Details

Reviewers

kib
markj
mjg
pho

Commits

rGf7833196bd6b: vfs_lookup(): Minor performance optimizations
rG4390622c8d16: vfs_busy(): fix wording in comment
rG706f15c5fa6b: Remove witness directives from crossmp locking VOPs
rG080ef8a41851: Add VV_CROSSLOCK vnode flag to avoid cross-mount lookup LOR

Summary

When a lookup operation crosses into a new mountpoint, the mountpoint
must first be busied before the root vnode can be locked. When a
filesystem is unmounted, the vnode covered by the mountpoint must
first be locked, and then the busy count for the mountpoint drained.
Ordinarily, these two operations work fine if executed concurrently,
but with a stacked filesystem the root vnode may in fact use the
same lock as the covered vnode. By design, this will always be
the case for unionfs (with either the upper or lower root vnode
depending on mount options), and can also be the case for nullfs
if the target and mount point are the same (which admittedly is
very unlikely in practice).

In this case, we have LOR. The lookup path holds the mountpoint
busy while waiting on what is effectively the covered vnode lock,
while a concurrent unmount holds the covered vnode lock and waits
for the mountpoint's busy count to drain.

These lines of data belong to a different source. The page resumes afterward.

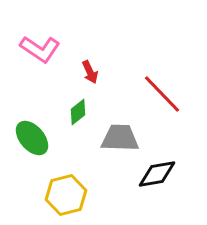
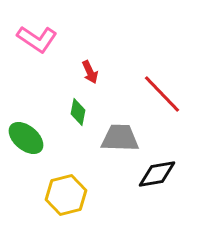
pink L-shape: moved 3 px left, 10 px up
green diamond: rotated 40 degrees counterclockwise
green ellipse: moved 6 px left; rotated 9 degrees counterclockwise
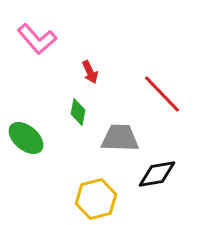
pink L-shape: rotated 15 degrees clockwise
yellow hexagon: moved 30 px right, 4 px down
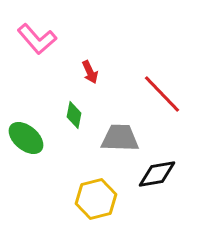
green diamond: moved 4 px left, 3 px down
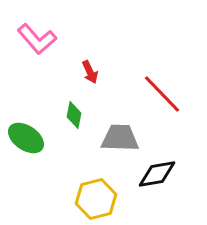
green ellipse: rotated 6 degrees counterclockwise
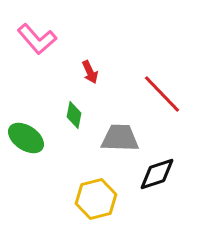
black diamond: rotated 9 degrees counterclockwise
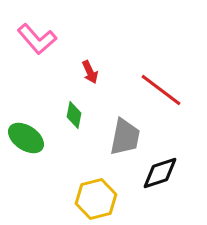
red line: moved 1 px left, 4 px up; rotated 9 degrees counterclockwise
gray trapezoid: moved 5 px right, 1 px up; rotated 99 degrees clockwise
black diamond: moved 3 px right, 1 px up
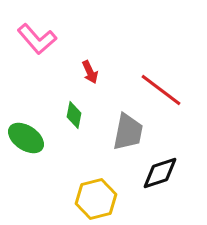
gray trapezoid: moved 3 px right, 5 px up
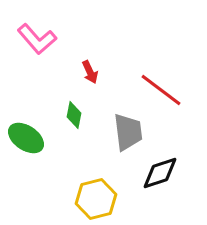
gray trapezoid: rotated 18 degrees counterclockwise
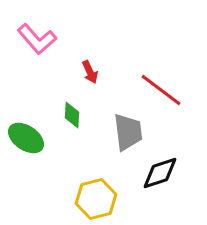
green diamond: moved 2 px left; rotated 8 degrees counterclockwise
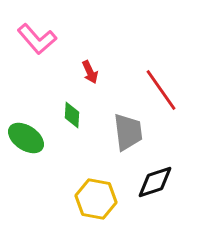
red line: rotated 18 degrees clockwise
black diamond: moved 5 px left, 9 px down
yellow hexagon: rotated 24 degrees clockwise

Attempt to resolve this LOR by allowing the stacked filesystem
to specify a new flag, VV_CROSSLOCK, on a covered vnode as necessary.
Upon observing this flag, the vfs_lookup() will leave the covered
vnode lock held while crossing into the mountpoint. Employ this flag
for unionfs with the caveat that it can't be used for '-o below' mounts
until other unionfs locking issues are resolved.

Reported by: pho
Tested by: pho

Diff Detail

Repository

rG FreeBSD src repository

Lint

Lint Not Applicable

Unit

Tests Not Applicable

Event Timeline

jah created this revision.Apr 25 2022, 3:49 AM

Herald added a subscriber: imp. · View Herald TranscriptApr 25 2022, 3:49 AM

jah requested review of this revision.Apr 25 2022, 3:49 AM

Harbormaster completed remote builds in B45355: Diff 105389.Apr 25 2022, 3:50 AM

I don't really like this change, it feels like a hack to me. At the same time, I don't have another idea that seems clearly better, so I thought I would post this to at least start a discussion.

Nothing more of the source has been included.